While YouTube asserted that the policy shift would not impact monetization of videos that use in-video advertising from its site, its blocking of embedded videos will almost certainly harm outlets that rely on their own sites for advertising.
The new rule also seems specifically intended to flout an executive order issued in May by President Donald Trump that reaffirmed Section 230 of the 1996 Communications Decency Act.
The law stipulates that platforms deemed a public utility may be exempt from certain publishing regulations, such as defamation laws, provided the content originates with users who are protected by the First Amendment.

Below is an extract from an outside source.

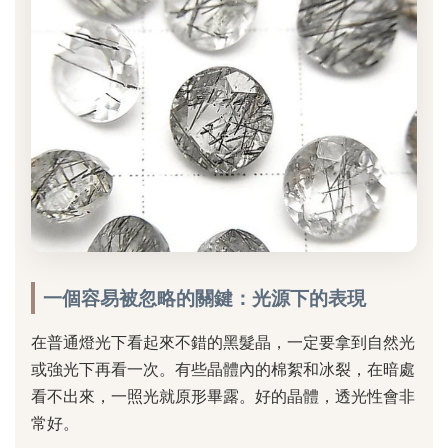
一個容易被忽略的關鍵：光源下的表現
在普通燈光下看起來不錯的黑髮晶，一定要拿到自然光
或強光下再看一次。有些晶體內的棉絮和冰裂，在暗處
看不出來，一照光就原形畢露。好的晶體，透光性會非
常好。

Increasingly, however, as platforms exert control over the content through their own arbitrary guidelines, particularly in terms of political bias, they are asserting the role of editors instead of publishers.
“In a country that has long cherished the freedom of expression, we cannot allow a limited number of online platforms to hand-pick the speech that Americans may access and convey online,” said the executive order.
“This practice is fundamentally un-American and anti-democratic,” it continued. “When large, powerful social media companies censor opinions with which they disagree, they exercise a dangerous power.”
Even so, online media platforms have been given broader discretion when it comes to filtering content that is considered “obscene, lewd, lascivious, filthy, excessively violent, harassing or otherwise objectionable.”
The fact that many of those attributes have come to characterize leftist anti-Trump resistance efforts thus allows dishonest companies a back-door avenue to censoring the same sort of ugliness that they tacitly—or explicitly—condone elsewhere.
In addition to YouTube, Facebook also has come out to announce that it planned to restrict content related to social unrest that might be of political significance. Others are likely to follow suit.
“This election is not going to be business as usual,” CEO Mark Zuckerberg said in a Sept. 3 blog post.
“We all have a responsibility to protect our democracy,” he continued. “That means helping people register and vote, clearing up confusion about how this election will work, and taking steps to reduce the chances of violence and unrest.”